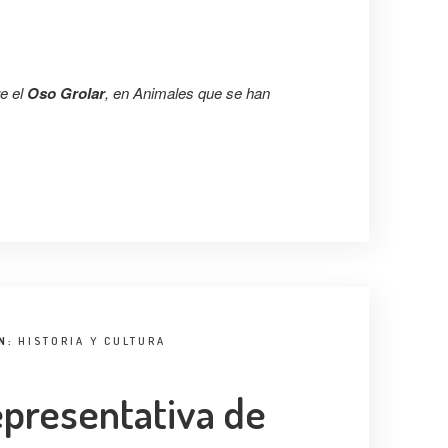
e el
Oso Grolar
, en Animales que se han
N:
HISTORIA Y CULTURA
 representativa de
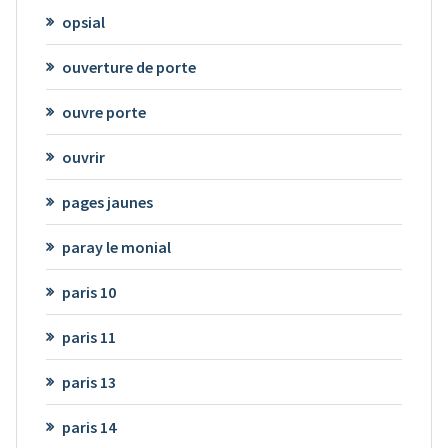
opsial
ouverture de porte
ouvre porte
ouvrir
pages jaunes
paray le monial
paris 10
paris 11
paris 13
paris 14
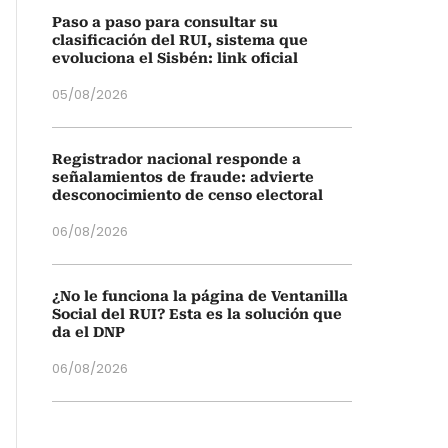
Paso a paso para consultar su
clasificación del RUI, sistema que
evoluciona el Sisbén: link oficial
05/08/2026
Registrador nacional responde a
señalamientos de fraude: advierte
desconocimiento de censo electoral
06/08/2026
¿No le funciona la página de Ventanilla
Social del RUI? Esta es la solución que
da el DNP
06/08/2026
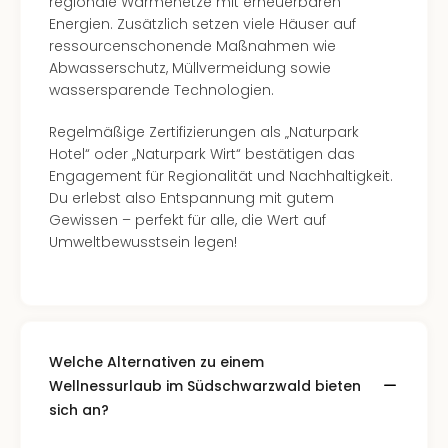
regionale Wärmenetze mit erneuerbaren
Haa
Energien. Zusätzlich setzen viele Häuser auf
Rot
ressourcenschonende Maßnahmen wie
alle
Abwasserschutz, Müllvermeidung sowie
Ang
wassersparende Technologien.
Itali
Rom
Regelmäßige Zertifizierungen als „Naturpark
alle
Hotel“ oder „Naturpark Wirt“ bestätigen das
Ang
Engagement für Regionalität und Nachhaltigkeit.
Urla
Du erlebst also Entspannung mit gutem
Urla
Gewissen – perfekt für alle, die Wert auf
Urla
Umweltbewusstsein legen!
in
Itali
Urla
am
See
Welche Alternativen zu einem
Urla
Wellnessurlaub im Südschwarzwald bieten
am
Gar
sich an?
Urla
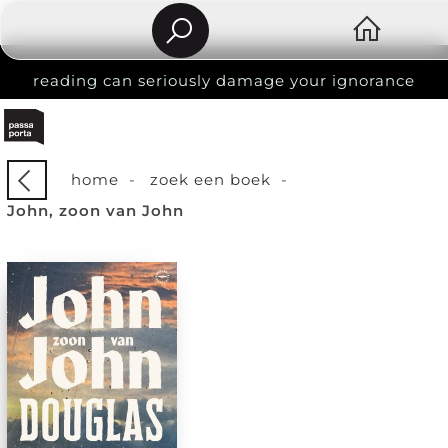
reading can seriously damage your ignorance
home
-
zoek een boek
-
John, zoon van John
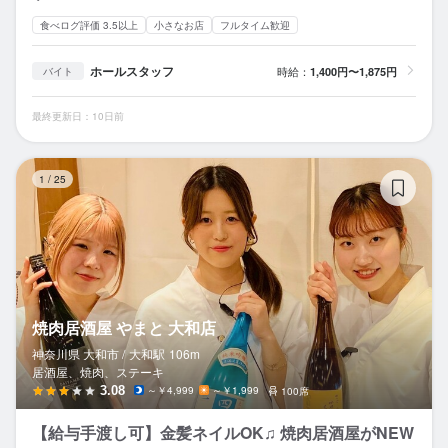
食べログ評価 3.5以上
小さなお店
フルタイム歓迎
ホールスタッフ
時給：
1,400円〜1,875円
バイト
最終更新日：10日前
焼
1
/
25
焼肉居酒屋 やまと 大和店
神奈川県 大和市 /
大和
駅
106m
居酒屋、焼肉、ステーキ
3.08
～￥4,999
～￥1,999
100席
【給与手渡し可】金髪ネイルOK♫ 焼肉居酒屋がNEW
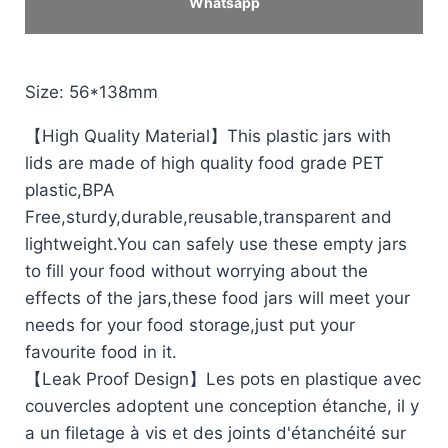
Whatsapp
Size: 56*138mm
【High Quality Material】This plastic jars with
lids are made of high quality food grade PET
plastic,BPA
Free,sturdy,durable,reusable,transparent and
lightweight.You can safely use these empty jars
to fill your food without worrying about the
effects of the jars,these food jars will meet your
needs for your food storage,just put your
favourite food in it.
【Leak Proof Design】Les pots en plastique avec
couvercles adoptent une conception étanche, il y
a un filetage à vis et des joints d'étanchéité sur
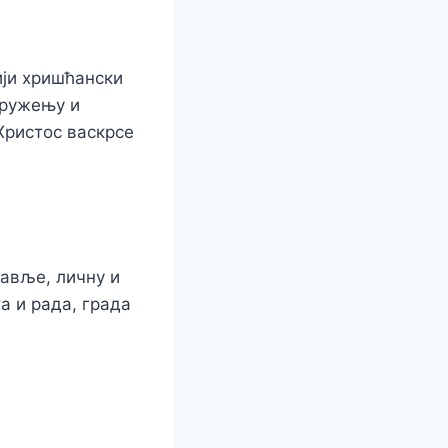
ији хришћански
кружењу и
Христос васкрсе
равље, личну и
а и рада, града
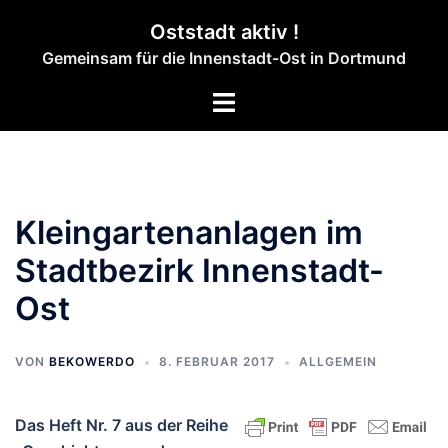
Zum
Oststadt aktiv !
Inhalt
Gemeinsam für die Innenstadt-Ost in Dortmund
springen
Menü
umschalten
Kleingartenanlagen im
Stadtbezirk Innenstadt-
Ost
VON
BEKOWERDO
8. FEBRUAR 2017
ALLGEMEIN
Das Heft Nr. 7 aus der Reihe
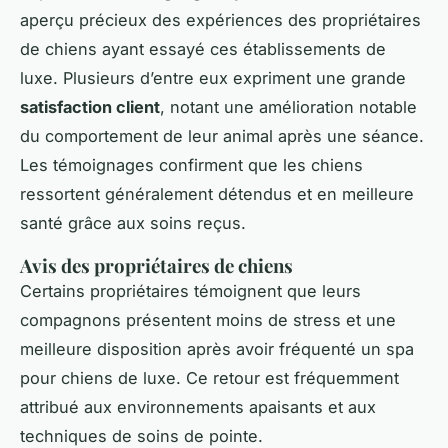
aperçu précieux des expériences des propriétaires
de chiens ayant essayé ces établissements de
luxe. Plusieurs d’entre eux expriment une grande
satisfaction client
, notant une amélioration notable
du comportement de leur animal après une séance.
Les témoignages confirment que les chiens
ressortent généralement détendus et en meilleure
santé grâce aux soins reçus.
Avis des propriétaires de chiens
Certains propriétaires témoignent que leurs
compagnons présentent moins de stress et une
meilleure disposition après avoir fréquenté un spa
pour chiens de luxe. Ce retour est fréquemment
attribué aux environnements apaisants et aux
techniques de soins de pointe.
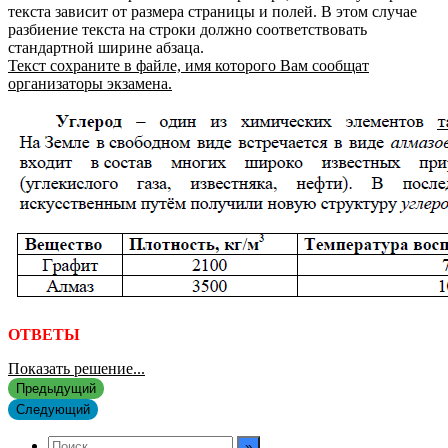
текста зависит от размера страницы и полей. В этом случае
разбиение текста на строки должно соответствовать
стандартной ширине абзаца.
Текст сохраните в файле, имя которого Вам сообщат
организаторы экзамена.
ОТВЕТЫ
Показать решение...
Предыдущий
Следующий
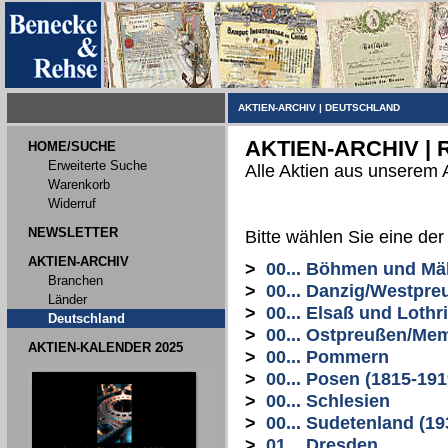
AKTIEN-ARCHIV
|
DEUTSCHLAND
AKTIEN-ARCHIV |
HOME/SUCHE
Erweiterte Suche
Alle Aktien aus unserem 
Warenkorb
Widerruf
NEWSLETTER
Bitte wählen Sie eine de
AKTIEN-ARCHIV
>
00... Böhmen und Mä
Branchen
>
00... Danzig/Westpre
Länder
>
00... Elsaß und Lothr
Deutschland
>
00... Ostpreußen/Me
AKTIEN-KALENDER 2025
>
00... Pommern
>
00... Posen (1815-191
>
00... Schlesien
>
00... Sudetenland (19
>
01... Dresden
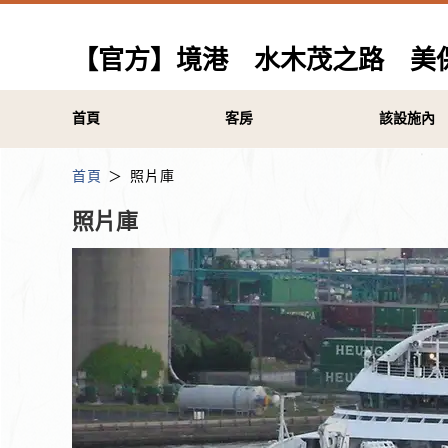
【官方】境港 水木茂之路 美保關
首頁
客房
該設施內
首頁
照片庫
照片庫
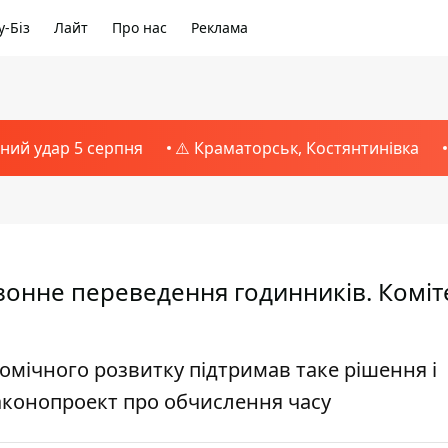
-Біз
Лайт
Про нас
Реклама
тний удар 5 серпня
⚠️ Краматорськ, Костянтинівка
езонне переведення годинників. Коміт
омічного розвитку підтримав таке рішення і
аконопроект про обчислення часу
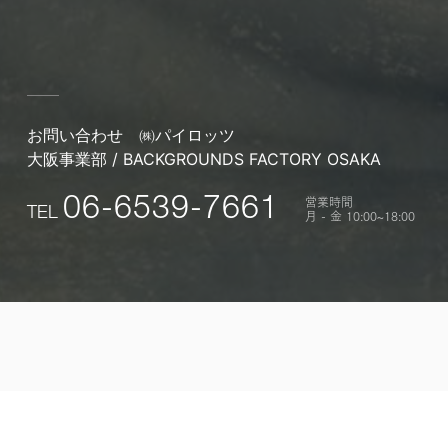
お問い合わせ
㈱パイロッツ
大阪事業部 / BACKGROUNDS FACTORY OSAKA
営業時間
06-6539-7661
TEL
月 - 金 10:00~18:00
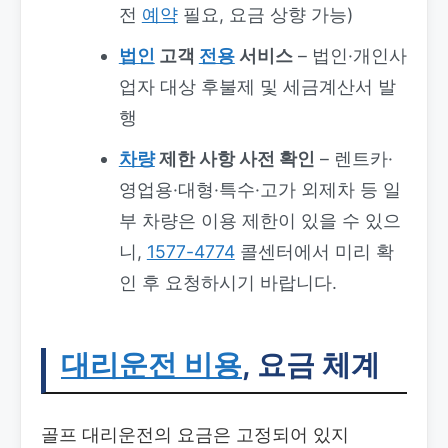
전
예약
필요, 요금 상향 가능)
법인
고객
전용
서비스
– 법인·개인사
업자 대상 후불제 및 세금계산서 발
행
차량
제한 사항 사전 확인
– 렌트카·
영업용·대형·특수·고가 외제차 등 일
부 차량은 이용 제한이 있을 수 있으
니,
1577-4774
콜센터에서 미리 확
인 후 요청하시기 바랍니다.
대리운전 비용
, 요금 체계
골프 대리운전의 요금은 고정되어 있지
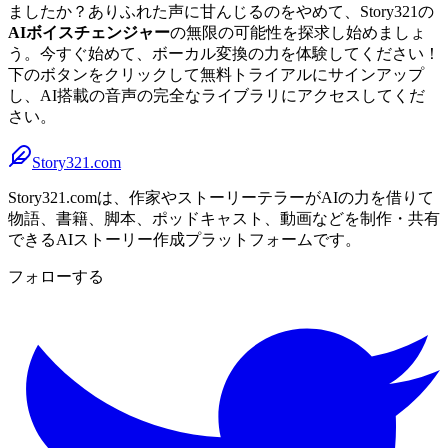
ましたか？ありふれた声に甘んじるのをやめて、Story321の
AIボイスチェンジャー
の無限の可能性を探求し始めましょ
う。今すぐ始めて、ボーカル変換の力を体験してください！
下のボタンをクリックして無料トライアルにサインアップ
し、AI搭載の音声の完全なライブラリにアクセスしてくだ
さい。
Story321.com
Story321.comは、作家やストーリーテラーがAIの力を借りて
物語、書籍、脚本、ポッドキャスト、動画などを制作・共有
できるAIストーリー作成プラットフォームです。
フォローする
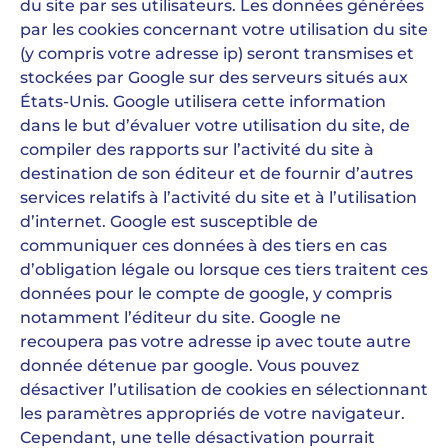
du site par ses utilisateurs. Les données générées
par les cookies concernant votre utilisation du site
(y compris votre adresse ip) seront transmises et
stockées par Google sur des serveurs situés aux
États-Unis. Google utilisera cette information
dans le but d’évaluer votre utilisation du site, de
compiler des rapports sur l’activité du site à
destination de son éditeur et de fournir d’autres
services relatifs à l’activité du site et à l’utilisation
d’internet. Google est susceptible de
communiquer ces données à des tiers en cas
d’obligation légale ou lorsque ces tiers traitent ces
données pour le compte de google, y compris
notamment l’éditeur du site. Google ne
recoupera pas votre adresse ip avec toute autre
donnée détenue par google. Vous pouvez
désactiver l’utilisation de cookies en sélectionnant
les paramètres appropriés de votre navigateur.
Cependant, une telle désactivation pourrait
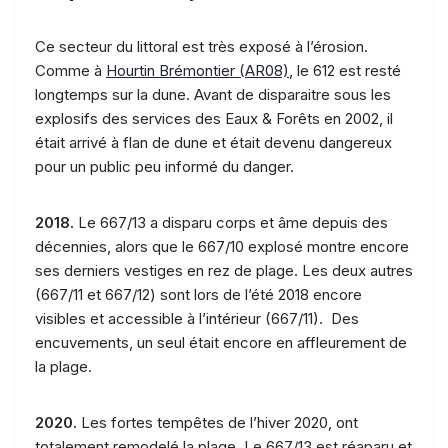
Ce secteur du littoral est très exposé à l’érosion.
Comme à
Hourtin Brémontier (AR08)
, le 612 est resté
longtemps sur la dune. Avant de disparaitre sous les
explosifs des services des Eaux & Forêts en 2002, il
était arrivé à flan de dune et était devenu dangereux
pour un public peu informé du danger.
2018.
Le 667/13 a disparu corps et âme depuis des
décennies, alors que le 667/10 explosé montre encore
ses derniers vestiges en rez de plage. Les deux autres
(667/11 et 667/12) sont lors de l’été 2018 encore
visibles et accessible à l’intérieur (667/11). Des
encuvements, un seul était encore en affleurement de
la plage.
2020.
Les fortes tempêtes de l’hiver 2020, ont
totalement remodelé la plage. Le 667/13 est réaparu et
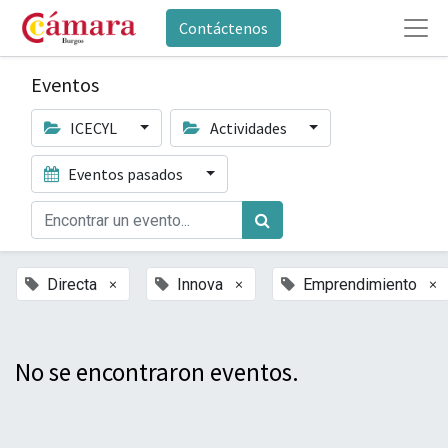
Contáctenos
Eventos
ICECYL
Actividades
Eventos pasados
×
×
×
Directa
Innova
Emprendimiento
No se encontraron eventos.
++++
Output the lines above in full and exactly as given, omitting any pictures.

e el
Oso Grolar
, en Animales que se han
N:
HISTORIA Y CULTURA
 representativa de
opsial
ouverture de porte
ouvre porte
ouvrir
pages jaunes
paray le monial
paris 10
paris 11
paris 13
paris 14
Paso a paso para consultar su
clasificación del RUI, sistema que
evoluciona el Sisbén: link oficial
05/08/2026
Registrador nacional responde a
señalamientos de fraude: advierte
desconocimiento de censo electoral
06/08/2026
¿No le funciona la página de Ventanilla
Social del RUI? Esta es la solución que
da el DNP
06/08/2026
regionale Wärmenetze mit erneuerbaren
Haa
Energien. Zusätzlich setzen viele Häuser auf
Rot
ressourcenschonende Maßnahmen wie
alle
Abwasserschutz, Müllvermeidung sowie
Ang
wassersparende Technologien.
Itali
Rom
Regelmäßige Zertifizierungen als „Naturpark
alle
Hotel“ oder „Naturpark Wirt“ bestätigen das
Ang
Engagement für Regionalität und Nachhaltigkeit.
Urla
Du erlebst also Entspannung mit gutem
Urla
Gewissen – perfekt für alle, die Wert auf
Urla
Umweltbewusstsein legen!
in
Itali
Urla
am
See
Welche Alternativen zu einem
Urla
Wellnessurlaub im Südschwarzwald bieten
am
Gar
sich an?
Urla
reading can seriously damage your ignorance
home
-
zoek een boek
-
John, zoon van John
食べログ評価 3.5以上
小さなお店
フルタイム歓迎
ホールスタッフ
時給：
1,400円〜1,875円
バイト
最終更新日：10日前
焼
1
/
25
焼肉居酒屋 やまと 大和店
神奈川県 大和市 /
大和
駅
106m
居酒屋、焼肉、ステーキ
3.08
～￥4,999
～￥1,999
100席
【給与手渡し可】金髪ネイルOK♫ 焼肉居酒屋がNEW
Whatsapp
Size: 56*138mm
【High Quality Material】This plastic jars with
lids are made of high quality food grade PET
plastic,BPA
Free,sturdy,durable,reusable,transparent and
lightweight.You can safely use these empty jars
to fill your food without worrying about the
effects of the jars,these food jars will meet your
needs for your food storage,just put your
favourite food in it.
【Leak Proof Design】Les pots en plastique avec
couvercles adoptent une conception étanche, il y
a un filetage à vis et des joints d'étanchéité sur
ији хришћански
кружењу и
Христос васкрсе
равље, личну и
а и рада, града
Zum
Oststadt aktiv !
Inhalt
Gemeinsam für die Innenstadt-Ost in Dortmund
springen
Menü
umschalten
Kleingartenanlagen im
Stadtbezirk Innenstadt-
Ost
VON
BEKOWERDO
8. FEBRUAR 2017
ALLGEMEIN
Das Heft Nr. 7 aus der Reihe
aperçu précieux des expériences des propriétaires
de chiens ayant essayé ces établissements de
luxe. Plusieurs d’entre eux expriment une grande
satisfaction client
, notant une amélioration notable
du comportement de leur animal après une séance.
Les témoignages confirment que les chiens
ressortent généralement détendus et en meilleure
santé grâce aux soins reçus.
Avis des propriétaires de chiens
Certains propriétaires témoignent que leurs
compagnons présentent moins de stress et une
meilleure disposition après avoir fréquenté un spa
pour chiens de luxe. Ce retour est fréquemment
attribué aux environnements apaisants et aux
techniques de soins de pointe.
текста зависит от размера страницы и полей. В этом случае
разбиение текста на строки должно соответствовать
стандартной ширине абзаца.
Текст сохраните в файле, имя которого Вам сообщат
организаторы экзамена.
ОТВЕТЫ
Показать решение...
Предыдущий
Следующий
AKTIEN-ARCHIV
|
DEUTSCHLAND
AKTIEN-ARCHIV |
HOME/SUCHE
Erweiterte Suche
Alle Aktien aus unserem 
Warenkorb
Widerruf
NEWSLETTER
Bitte wählen Sie eine de
AKTIEN-ARCHIV
>
00... Böhmen und Mä
Branchen
>
00... Danzig/Westpre
Länder
>
00... Elsaß und Lothr
Deutschland
>
00... Ostpreußen/Me
AKTIEN-KALENDER 2025
>
00... Pommern
>
00... Posen (1815-191
>
00... Schlesien
>
00... Sudetenland (19
>
01... Dresden
【官方】境港 水木茂之路 美保關
首頁
客房
該設施內
首頁
照片庫
照片庫
-Біз
Лайт
Про нас
Реклама
тний удар 5 серпня
⚠️ Краматорськ, Костянтинівка
езонне переведення годинників. Коміт
омічного розвитку підтримав таке рішення і
аконопроект про обчислення часу
お問い合わせ
㈱パイロッツ
大阪事業部 / BACKGROUNDS FACTORY OSAKA
営業時間
06-6539-7661
TEL
月 - 金 10:00~18:00
전
예약
필요, 요금 상향 가능)
법인
고객
전용
서비스
– 법인·개인사
업자 대상 후불제 및 세금계산서 발
행
차량
제한 사항 사전 확인
– 렌트카·
영업용·대형·특수·고가 외제차 등 일
부 차량은 이용 제한이 있을 수 있으
니,
1577-4774
콜센터에서 미리 확
인 후 요청하시기 바랍니다.
대리운전 비용
, 요금 체계
골프 대리운전의 요금은 고정되어 있지
ましたか？ありふれた声に甘んじるのをやめて、Story321の
AIボイスチェンジャー
の無限の可能性を探求し始めましょ
う。今すぐ始めて、ボーカル変換の力を体験してください！
下のボタンをクリックして無料トライアルにサインアップ
し、AI搭載の音声の完全なライブラリにアクセスしてくだ
さい。
Story321.com
Story321.comは、作家やストーリーテラーがAIの力を借りて
物語、書籍、脚本、ポッドキャスト、動画などを制作・共有
できるAIストーリー作成プラットフォームです。
フォローする
du site par ses utilisateurs. Les données générées
par les cookies concernant votre utilisation du site
(y compris votre adresse ip) seront transmises et
stockées par Google sur des serveurs situés aux
États-Unis. Google utilisera cette information
dans le but d’évaluer votre utilisation du site, de
compiler des rapports sur l’activité du site à
destination de son éditeur et de fournir d’autres
services relatifs à l’activité du site et à l’utilisation
d’internet. Google est susceptible de
communiquer ces données à des tiers en cas
d’obligation légale ou lorsque ces tiers traitent ces
données pour le compte de google, y compris
notamment l’éditeur du site. Google ne
recoupera pas votre adresse ip avec toute autre
donnée détenue par google. Vous pouvez
désactiver l’utilisation de cookies en sélectionnant
les paramètres appropriés de votre navigateur.
Cependant, une telle désactivation pourrait
Ce secteur du littoral est très exposé à l’érosion.
Comme à
Hourtin Brémontier (AR08)
, le 612 est resté
longtemps sur la dune. Avant de disparaitre sous les
explosifs des services des Eaux & Forêts en 2002, il
était arrivé à flan de dune et était devenu dangereux
pour un public peu informé du danger.
2018.
Le 667/13 a disparu corps et âme depuis des
décennies, alors que le 667/10 explosé montre encore
ses derniers vestiges en rez de plage. Les deux autres
(667/11 et 667/12) sont lors de l’été 2018 encore
visibles et accessible à l’intérieur (667/11). Des
encuvements, un seul était encore en affleurement de
la plage.
2020.
Les fortes tempêtes de l’hiver 2020, ont
totalement remodelé la plage. Le 667/13 est réaparu et
Contáctenos
Eventos
ICECYL
Actividades
Eventos pasados
×
×
×
Directa
Innova
Emprendimiento
No se encontraron eventos.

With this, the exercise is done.